Wczoraj nie podobało mi się bardzo jak nowy Młyn próbował torpedować dziwnym bębnieniem doping, który był na hali. Zapomnieli o tym, że doping jest dla drużyny, a nie po to by zadowolić ich własne ambicje.
Poczułam się urażona zachowaniem P. Servaasa, ale jestem gotowa uznać, że było one skierowane tylko do osób, które skorzystały z darmowych wejściówek i złamały warunki na których je dostały. [Nawiasem mówiąc z moich obserwacji wynika, że dużo osób z dawnego młyna po prostu wykupiło to miejsce. Jest ono dobre do kibicowania bo głos lepiej niesie.] Niemniej jednak, w celu wyjaśnienia nieporozumienia, jakieś wyjaśnienie od Zarządu wszystkim obecnym w sektorze E się należy.
Pan Bertus jest potrzebny i dzięki niemu mamy taką drużynę, nikt z tym nie dyskutuje. Ale szkoda, że nie chce docenić tego, co robią kibice, a przede wszystkim Stary Młyn. To śmieszne i dziwne dla mnie, przecież tak naprawdę oglądający mecze poza granicami kraju nie mają generalnie pojęcia co nasi śpiewają, logo Vive zna każdy, jest mnóstwo akcji promujących Klub i jego nową nazwę. Żal, że małostkowe i typowo polskie zachowania wkradły się na halę i psują to co piękne.
Z tym porozumieniem dziwne rzeczy się dzieją, przecież było dużo czasu na jego podpisanie, więc fakt, że sprawę próbuje rozegrać się tuż przed meczem rodzi pytania ...
Mecz był świetny, atmosfera również, a my o czym piszemy :( Szkoda, ale liczę na to, że z tego zamieszania jeszcze coś dobrego wyniknie. Dla Zespołu, Klubu, kibiców i naszego miasta.
http://www.echodnia.eu/apps/pbcs.dll/article?AID=/20121013/VIVE/121019470
:)
Czyli wychodzi na to że kością niezgody jest ten cały pseudo-twór nazywany KKV?. Gdyby nie oni to do porozumienia by doszło?.
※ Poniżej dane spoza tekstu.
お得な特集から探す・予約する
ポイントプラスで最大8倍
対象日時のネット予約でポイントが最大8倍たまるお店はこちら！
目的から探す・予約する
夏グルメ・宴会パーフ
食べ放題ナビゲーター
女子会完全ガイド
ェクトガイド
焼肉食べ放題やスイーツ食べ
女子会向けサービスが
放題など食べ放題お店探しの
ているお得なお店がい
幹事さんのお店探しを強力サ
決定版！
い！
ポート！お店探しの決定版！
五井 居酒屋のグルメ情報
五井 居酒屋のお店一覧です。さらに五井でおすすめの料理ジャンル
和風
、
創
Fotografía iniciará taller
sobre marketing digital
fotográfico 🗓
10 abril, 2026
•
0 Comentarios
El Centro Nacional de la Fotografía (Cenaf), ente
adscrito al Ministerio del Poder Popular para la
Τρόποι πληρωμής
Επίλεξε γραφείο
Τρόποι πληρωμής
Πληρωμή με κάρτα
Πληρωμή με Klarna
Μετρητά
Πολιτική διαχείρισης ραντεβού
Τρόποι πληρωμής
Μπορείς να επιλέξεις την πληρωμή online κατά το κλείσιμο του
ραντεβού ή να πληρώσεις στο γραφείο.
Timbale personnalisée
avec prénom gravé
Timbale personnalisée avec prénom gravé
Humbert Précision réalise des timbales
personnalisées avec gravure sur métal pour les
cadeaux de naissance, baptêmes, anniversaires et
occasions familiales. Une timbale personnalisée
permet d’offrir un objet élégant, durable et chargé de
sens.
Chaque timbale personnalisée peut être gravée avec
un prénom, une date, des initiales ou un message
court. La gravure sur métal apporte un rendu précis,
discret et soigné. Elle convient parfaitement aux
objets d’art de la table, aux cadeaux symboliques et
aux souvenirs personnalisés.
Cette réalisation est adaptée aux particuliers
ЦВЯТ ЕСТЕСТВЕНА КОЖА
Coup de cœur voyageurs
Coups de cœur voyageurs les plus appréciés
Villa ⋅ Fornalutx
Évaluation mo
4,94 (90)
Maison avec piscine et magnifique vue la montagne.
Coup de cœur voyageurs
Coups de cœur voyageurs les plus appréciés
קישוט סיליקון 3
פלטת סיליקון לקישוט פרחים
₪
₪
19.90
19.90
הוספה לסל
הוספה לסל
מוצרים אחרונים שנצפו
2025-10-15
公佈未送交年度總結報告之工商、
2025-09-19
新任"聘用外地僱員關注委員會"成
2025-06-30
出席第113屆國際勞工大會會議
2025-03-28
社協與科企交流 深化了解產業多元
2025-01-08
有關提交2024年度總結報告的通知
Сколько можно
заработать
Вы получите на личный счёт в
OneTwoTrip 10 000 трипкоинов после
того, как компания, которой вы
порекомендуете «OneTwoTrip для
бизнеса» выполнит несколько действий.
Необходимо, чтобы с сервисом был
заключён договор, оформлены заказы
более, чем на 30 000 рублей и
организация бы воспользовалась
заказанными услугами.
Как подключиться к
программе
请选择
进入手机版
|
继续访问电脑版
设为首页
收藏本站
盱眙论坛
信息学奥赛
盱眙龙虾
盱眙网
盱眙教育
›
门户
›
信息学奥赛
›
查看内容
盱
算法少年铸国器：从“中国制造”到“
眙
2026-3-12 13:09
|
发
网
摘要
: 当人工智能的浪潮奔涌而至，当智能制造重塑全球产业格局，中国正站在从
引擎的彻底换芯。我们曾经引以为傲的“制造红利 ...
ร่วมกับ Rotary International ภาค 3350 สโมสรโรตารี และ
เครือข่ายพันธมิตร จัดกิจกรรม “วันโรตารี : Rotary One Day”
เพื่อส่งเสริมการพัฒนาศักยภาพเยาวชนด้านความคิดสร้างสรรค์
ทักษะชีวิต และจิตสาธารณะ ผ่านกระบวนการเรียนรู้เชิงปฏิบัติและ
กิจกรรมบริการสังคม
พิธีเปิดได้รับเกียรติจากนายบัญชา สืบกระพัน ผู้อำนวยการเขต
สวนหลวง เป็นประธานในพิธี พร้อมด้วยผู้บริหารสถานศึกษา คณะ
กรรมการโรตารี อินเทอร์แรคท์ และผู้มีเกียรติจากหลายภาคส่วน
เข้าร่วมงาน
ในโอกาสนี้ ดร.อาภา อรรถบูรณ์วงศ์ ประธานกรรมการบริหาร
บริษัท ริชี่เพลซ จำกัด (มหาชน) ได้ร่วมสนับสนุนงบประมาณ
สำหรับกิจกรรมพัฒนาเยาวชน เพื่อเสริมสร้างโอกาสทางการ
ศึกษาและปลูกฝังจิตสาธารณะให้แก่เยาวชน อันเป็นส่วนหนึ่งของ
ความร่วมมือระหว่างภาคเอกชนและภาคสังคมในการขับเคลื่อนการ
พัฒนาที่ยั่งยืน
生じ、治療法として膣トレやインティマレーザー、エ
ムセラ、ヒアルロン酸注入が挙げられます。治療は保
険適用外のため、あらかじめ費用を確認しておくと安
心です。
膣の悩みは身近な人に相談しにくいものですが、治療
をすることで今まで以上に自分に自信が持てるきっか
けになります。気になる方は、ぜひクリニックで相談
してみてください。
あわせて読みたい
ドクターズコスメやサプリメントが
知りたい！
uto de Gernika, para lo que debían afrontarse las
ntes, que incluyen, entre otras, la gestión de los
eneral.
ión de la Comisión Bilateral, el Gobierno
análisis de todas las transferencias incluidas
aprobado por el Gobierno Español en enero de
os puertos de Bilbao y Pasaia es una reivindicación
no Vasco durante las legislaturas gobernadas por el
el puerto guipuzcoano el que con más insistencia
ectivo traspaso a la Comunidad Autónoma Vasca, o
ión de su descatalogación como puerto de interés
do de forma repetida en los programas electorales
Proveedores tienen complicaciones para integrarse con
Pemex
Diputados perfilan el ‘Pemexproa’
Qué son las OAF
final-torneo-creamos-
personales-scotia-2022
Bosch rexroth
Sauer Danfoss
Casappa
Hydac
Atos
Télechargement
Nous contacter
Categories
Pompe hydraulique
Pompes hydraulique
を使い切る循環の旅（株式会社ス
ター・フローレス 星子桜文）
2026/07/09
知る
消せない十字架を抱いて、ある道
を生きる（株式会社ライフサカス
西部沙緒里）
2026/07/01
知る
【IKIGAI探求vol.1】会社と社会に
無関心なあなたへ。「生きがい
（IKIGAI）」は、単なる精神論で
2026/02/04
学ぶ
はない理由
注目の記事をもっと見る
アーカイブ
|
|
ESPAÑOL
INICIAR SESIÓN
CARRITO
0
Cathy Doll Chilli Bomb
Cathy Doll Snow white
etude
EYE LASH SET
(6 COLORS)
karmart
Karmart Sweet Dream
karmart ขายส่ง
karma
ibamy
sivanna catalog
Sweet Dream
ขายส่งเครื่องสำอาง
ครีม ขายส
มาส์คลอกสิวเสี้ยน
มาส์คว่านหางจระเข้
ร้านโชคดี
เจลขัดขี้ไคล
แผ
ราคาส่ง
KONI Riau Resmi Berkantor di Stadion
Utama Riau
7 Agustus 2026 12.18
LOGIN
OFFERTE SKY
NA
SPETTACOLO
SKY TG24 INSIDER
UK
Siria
Nic nikomu nie chcieliśmy udowadniać. Chcieliśmy zrobić mocny doping na meczu i się to udało. Jestem dumny z tego jak hala dopingowała w drugiej odsłonie meczu.
D Z I E C I N A D A !!!!
zarówno ze strony prezesa, jak i kibiców, zarówno pierwszych jak i drugich (niezależnie od tego które miejsce sobie przypisują)
Są zupełnie jak michaś i antoś, bo temu mama posmarowała kanapkę nutellą a temu cukrem i za chwilę zapominają że są braćmi...
Dodam jedynie, że różnych kibiców spotykałem.Mądrych i uslinionych, 30 latków na etapie rozwoju 8 latka i 15 latków z dojrzałością 40latka, prezesi też różni bywali. Ale to wlasnie od Prezesów zawsze sie powinno wymagać klasy, więc po co on się wogole bawi w jakies rozmowy, porozumienia, wojny i dyktowanie trybunom co mają a czego nie mają spiewać. To często są dorosłe dzieci. On powinien być ponad to. Szkoda, że się Bertus bawi w przedszkole.